Exercise prompt
Drop the images. Copy every line below character for character.

# # #

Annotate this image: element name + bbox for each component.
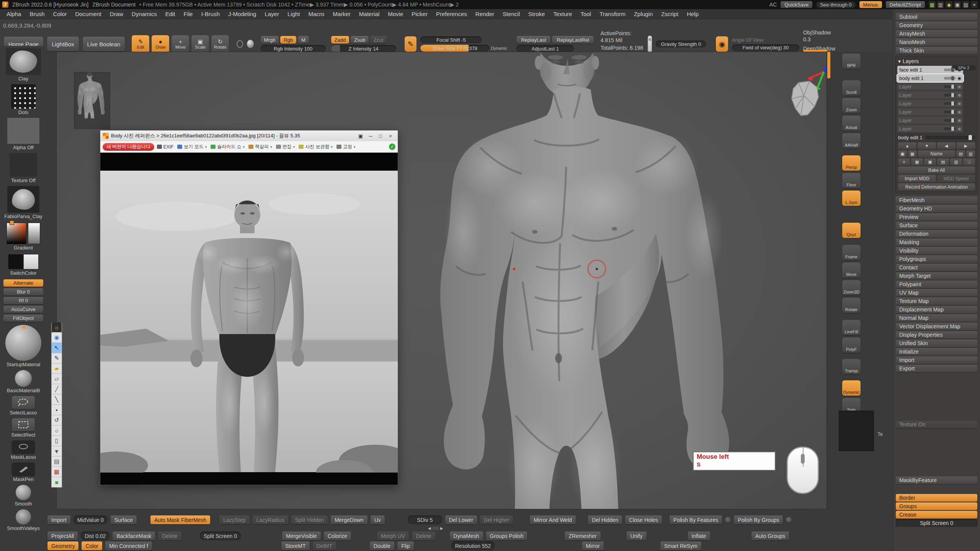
scale-mode-button[interactable]: ▣ Scale [191, 35, 209, 53]
displayproperties-section[interactable]: Display Properties [896, 331, 977, 339]
groups-polish-button[interactable]: Groups Polish [486, 531, 528, 540]
mrgb-button[interactable]: Mrgb [261, 36, 279, 44]
zoom3d-button[interactable]: Zoom3D [842, 280, 861, 295]
layer-mode-2[interactable]: ▦ [911, 158, 923, 165]
split-hidden-button[interactable]: Split Hidden [291, 515, 328, 524]
thickskin-section[interactable]: Thick Skin [896, 47, 977, 54]
swatch-green-icon[interactable]: ■ [51, 477, 62, 487]
deformation-section[interactable]: Deformation [896, 230, 977, 238]
polish-features-toggle[interactable] [725, 517, 731, 523]
surface-section[interactable]: Surface [896, 222, 977, 229]
texturemap-section[interactable]: Texture Map [896, 297, 977, 305]
z-intensity-slider[interactable]: Z Intensity 14 [331, 45, 396, 52]
menu-item[interactable]: Dynamics [127, 9, 161, 19]
menus-button[interactable]: Menus [859, 1, 882, 8]
highlighter-icon[interactable]: ▰ [51, 364, 62, 374]
angle-of-view-icon[interactable]: ◉ [716, 36, 728, 52]
saturation-value-square[interactable] [7, 223, 26, 244]
actual-button[interactable]: Actual [842, 116, 861, 131]
current-material-thumbnail[interactable] [7, 186, 39, 213]
minimize-button[interactable]: ─ [366, 132, 376, 140]
layer-duplicate-button[interactable]: ▦ [908, 150, 917, 157]
delmt-button[interactable]: DelMT [313, 541, 336, 550]
layer-visibility-icon[interactable]: ◉ [957, 118, 961, 123]
layer-intensity-slider[interactable] [944, 85, 956, 88]
layer-intensity-slider[interactable] [944, 94, 956, 96]
draw-mode-button[interactable]: ● Draw [152, 35, 169, 53]
aahalf-button[interactable]: AAHalf [842, 133, 861, 148]
accucurve-button[interactable]: AccuCurve [3, 306, 43, 313]
geometryhd-section[interactable]: Geometry HD [896, 205, 977, 212]
polygroups-section[interactable]: Polygroups [896, 255, 977, 263]
current-brush-thumbnail[interactable] [6, 48, 41, 75]
zsub-button[interactable]: Zsub [351, 36, 369, 44]
delete-uv-button[interactable]: Delete [412, 531, 435, 540]
pin-button[interactable]: ▣ [356, 132, 366, 140]
layer-mode-1[interactable]: ≡ [898, 158, 910, 165]
default-zscript-button[interactable]: DefaultZScript [886, 1, 925, 8]
pen-icon[interactable]: ✎ [51, 353, 62, 364]
smooth-brush-thumbnail[interactable] [16, 485, 31, 500]
menu-item[interactable]: Material [355, 9, 384, 19]
layer-row[interactable]: Layer ◉ [897, 99, 963, 107]
active-layer-slider[interactable] [925, 136, 975, 139]
menu-item[interactable]: Tool [577, 9, 596, 19]
sculpted-model[interactable] [440, 52, 729, 509]
menu-item[interactable]: Help [683, 9, 703, 19]
menu-item[interactable]: Stencil [498, 9, 524, 19]
arraymesh-section[interactable]: ArrayMesh [896, 30, 977, 37]
import-button[interactable]: Import [47, 515, 70, 524]
layer-mode-6[interactable]: □ [963, 158, 975, 165]
layer-visibility-icon[interactable]: ◉ [957, 84, 961, 89]
grid-icon[interactable]: ▦ [929, 1, 936, 8]
border-button[interactable]: Border [896, 494, 977, 502]
layer-intensity-slider[interactable] [944, 77, 956, 80]
contact-section[interactable]: Contact [896, 264, 977, 271]
uvmap-section[interactable]: UV Map [896, 289, 977, 297]
dist-slider[interactable]: Dist 0.02 [81, 531, 109, 540]
nanomesh-section[interactable]: NanoMesh [896, 38, 977, 46]
trash-icon[interactable]: ▯ [51, 436, 62, 446]
mdd-speed-slider[interactable]: MDD Speed [937, 175, 975, 182]
layer-row[interactable]: Layer ◉ [897, 83, 963, 90]
cursor-icon[interactable]: ↖ [51, 343, 62, 353]
value-bar[interactable] [28, 223, 40, 244]
layers-header[interactable]: ▾ Layers [897, 57, 977, 65]
canvas-vertical-scrollbar[interactable] [827, 52, 830, 509]
dot-icon[interactable]: • [51, 405, 62, 415]
morphtarget-section[interactable]: Morph Target [896, 272, 977, 280]
layer-visibility-icon[interactable]: ◉ [957, 109, 961, 114]
transp-button[interactable]: Transp [842, 359, 861, 374]
frame-button[interactable]: Frame [842, 245, 861, 260]
automask-fibermesh-button[interactable]: Auto Mask FiberMesh [150, 515, 210, 524]
ruler-icon[interactable]: ╱ [51, 384, 62, 395]
brush-settings-icon[interactable]: ✎ [405, 36, 417, 52]
storemt-button[interactable]: StoreMT [281, 541, 310, 550]
menu-item[interactable]: Zplugin [630, 9, 657, 19]
visibility-section[interactable]: Visibility [896, 247, 977, 254]
delete-button[interactable]: Delete [158, 531, 181, 540]
layer-row[interactable]: body edit 1 ◉ [897, 74, 963, 82]
replay-last-button[interactable]: ReplayLast [516, 36, 550, 44]
edit-menu-button[interactable]: 편집 ▾ [276, 143, 295, 150]
basic-material-thumbnail[interactable] [15, 370, 32, 387]
mask-lasso-icon[interactable] [12, 440, 35, 453]
dynamesh-button[interactable]: DynaMesh [450, 531, 483, 540]
bake-all-button[interactable]: Bake All [898, 166, 975, 174]
layer-row[interactable]: Layer ◉ [897, 91, 963, 99]
polypaint-section[interactable]: Polypaint [896, 280, 977, 288]
layer-mode-4[interactable]: ▤ [937, 158, 949, 165]
see-through-slider[interactable]: See-through 0 [816, 1, 855, 8]
stroke-ring-icon[interactable] [237, 40, 243, 48]
layer-intensity-slider[interactable] [944, 111, 956, 113]
texture-on-button[interactable]: Texture On [896, 421, 977, 428]
alternate-button[interactable]: Alternate [3, 279, 43, 287]
del-lower-button[interactable]: Del Lower [445, 515, 477, 524]
import-section[interactable]: Import [896, 356, 977, 364]
geometry-toggle[interactable]: Geometry [47, 541, 78, 550]
menu-item[interactable]: Color [49, 9, 71, 19]
rgb-intensity-slider[interactable]: Rgb Intensity 100 [261, 45, 326, 52]
displacementmap-section[interactable]: Displacement Map [896, 306, 977, 313]
layer-prev-button[interactable]: ◀ [937, 142, 956, 149]
layer-up-button[interactable]: ▲ [898, 142, 916, 149]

# # #

Response to the task
Annotate this image: element name + bbox for each component.
scale-mode-button[interactable]: ▣ Scale [191, 35, 209, 53]
displayproperties-section[interactable]: Display Properties [896, 331, 977, 339]
groups-polish-button[interactable]: Groups Polish [486, 531, 528, 540]
mrgb-button[interactable]: Mrgb [261, 36, 279, 44]
zoom3d-button[interactable]: Zoom3D [842, 280, 861, 295]
layer-mode-2[interactable]: ▦ [911, 158, 923, 165]
split-hidden-button[interactable]: Split Hidden [291, 515, 328, 524]
thickskin-section[interactable]: Thick Skin [896, 47, 977, 54]
swatch-green-icon[interactable]: ■ [51, 477, 62, 487]
deformation-section[interactable]: Deformation [896, 230, 977, 238]
polish-features-toggle[interactable] [725, 517, 731, 523]
surface-section[interactable]: Surface [896, 222, 977, 229]
texturemap-section[interactable]: Texture Map [896, 297, 977, 305]
z-intensity-slider[interactable]: Z Intensity 14 [331, 45, 396, 52]
menu-item[interactable]: Dynamics [127, 9, 161, 19]
menus-button[interactable]: Menus [859, 1, 882, 8]
highlighter-icon[interactable]: ▰ [51, 364, 62, 374]
angle-of-view-icon[interactable]: ◉ [716, 36, 728, 52]
saturation-value-square[interactable] [7, 223, 26, 244]
actual-button[interactable]: Actual [842, 116, 861, 131]
current-material-thumbnail[interactable] [7, 186, 39, 213]
minimize-button[interactable]: ─ [366, 132, 376, 140]
layer-duplicate-button[interactable]: ▦ [908, 150, 917, 157]
delmt-button[interactable]: DelMT [313, 541, 336, 550]
layer-visibility-icon[interactable]: ◉ [957, 118, 961, 123]
layer-intensity-slider[interactable] [944, 85, 956, 88]
layer-intensity-slider[interactable] [944, 94, 956, 96]
draw-mode-button[interactable]: ● Draw [152, 35, 169, 53]
aahalf-button[interactable]: AAHalf [842, 133, 861, 148]
accucurve-button[interactable]: AccuCurve [3, 306, 43, 313]
geometryhd-section[interactable]: Geometry HD [896, 205, 977, 212]
polygroups-section[interactable]: Polygroups [896, 255, 977, 263]
current-brush-thumbnail[interactable] [6, 48, 41, 75]
zsub-button[interactable]: Zsub [351, 36, 369, 44]
delete-uv-button[interactable]: Delete [412, 531, 435, 540]
pin-button[interactable]: ▣ [356, 132, 366, 140]
layer-mode-1[interactable]: ≡ [898, 158, 910, 165]
default-zscript-button[interactable]: DefaultZScript [886, 1, 925, 8]
pen-icon[interactable]: ✎ [51, 353, 62, 364]
smooth-brush-thumbnail[interactable] [16, 485, 31, 500]
menu-item[interactable]: Material [355, 9, 384, 19]
layer-row[interactable]: Layer ◉ [897, 99, 963, 107]
active-layer-slider[interactable] [925, 136, 975, 139]
menu-item[interactable]: Tool [577, 9, 596, 19]
sculpted-model[interactable] [440, 52, 729, 509]
menu-item[interactable]: Help [683, 9, 703, 19]
menu-item[interactable]: Stencil [498, 9, 524, 19]
arraymesh-section[interactable]: ArrayMesh [896, 30, 977, 37]
import-button[interactable]: Import [47, 515, 70, 524]
layer-mode-6[interactable]: □ [963, 158, 975, 165]
layer-visibility-icon[interactable]: ◉ [957, 84, 961, 89]
grid-icon[interactable]: ▦ [929, 1, 936, 8]
border-button[interactable]: Border [896, 494, 977, 502]
layer-intensity-slider[interactable] [944, 77, 956, 80]
contact-section[interactable]: Contact [896, 264, 977, 271]
uvmap-section[interactable]: UV Map [896, 289, 977, 297]
dist-slider[interactable]: Dist 0.02 [81, 531, 109, 540]
nanomesh-section[interactable]: NanoMesh [896, 38, 977, 46]
trash-icon[interactable]: ▯ [51, 436, 62, 446]
mdd-speed-slider[interactable]: MDD Speed [937, 175, 975, 182]
layer-row[interactable]: Layer ◉ [897, 83, 963, 90]
cursor-icon[interactable]: ↖ [51, 343, 62, 353]
value-bar[interactable] [28, 223, 40, 244]
layers-header[interactable]: ▾ Layers [897, 57, 977, 65]
canvas-vertical-scrollbar[interactable] [827, 52, 830, 509]
dot-icon[interactable]: • [51, 405, 62, 415]
morphtarget-section[interactable]: Morph Target [896, 272, 977, 280]
layer-visibility-icon[interactable]: ◉ [957, 109, 961, 114]
transp-button[interactable]: Transp [842, 359, 861, 374]
frame-button[interactable]: Frame [842, 245, 861, 260]
automask-fibermesh-button[interactable]: Auto Mask FiberMesh [150, 515, 210, 524]
ruler-icon[interactable]: ╱ [51, 384, 62, 395]
brush-settings-icon[interactable]: ✎ [405, 36, 417, 52]
storemt-button[interactable]: StoreMT [281, 541, 310, 550]
menu-item[interactable]: Zplugin [630, 9, 657, 19]
visibility-section[interactable]: Visibility [896, 247, 977, 254]
delete-button[interactable]: Delete [158, 531, 181, 540]
layer-row[interactable]: body edit 1 ◉ [897, 74, 963, 82]
replay-last-button[interactable]: ReplayLast [516, 36, 550, 44]
edit-menu-button[interactable]: 편집 ▾ [276, 143, 295, 150]
basic-material-thumbnail[interactable] [15, 370, 32, 387]
mask-lasso-icon[interactable] [12, 440, 35, 453]
dynamesh-button[interactable]: DynaMesh [450, 531, 483, 540]
bake-all-button[interactable]: Bake All [898, 166, 975, 174]
layer-row[interactable]: Layer ◉ [897, 91, 963, 99]
polypaint-section[interactable]: Polypaint [896, 280, 977, 288]
layer-mode-4[interactable]: ▤ [937, 158, 949, 165]
see-through-slider[interactable]: See-through 0 [816, 1, 855, 8]
stroke-ring-icon[interactable] [237, 40, 243, 48]
layer-intensity-slider[interactable] [944, 111, 956, 113]
texture-on-button[interactable]: Texture On [896, 421, 977, 428]
alternate-button[interactable]: Alternate [3, 279, 43, 287]
del-lower-button[interactable]: Del Lower [445, 515, 477, 524]
import-section[interactable]: Import [896, 356, 977, 364]
geometry-toggle[interactable]: Geometry [47, 541, 78, 550]
menu-item[interactable]: Color [49, 9, 71, 19]
rgb-intensity-slider[interactable]: Rgb Intensity 100 [261, 45, 326, 52]
displacementmap-section[interactable]: Displacement Map [896, 306, 977, 313]
layer-prev-button[interactable]: ◀ [937, 142, 956, 149]
layer-up-button[interactable]: ▲ [898, 142, 916, 149]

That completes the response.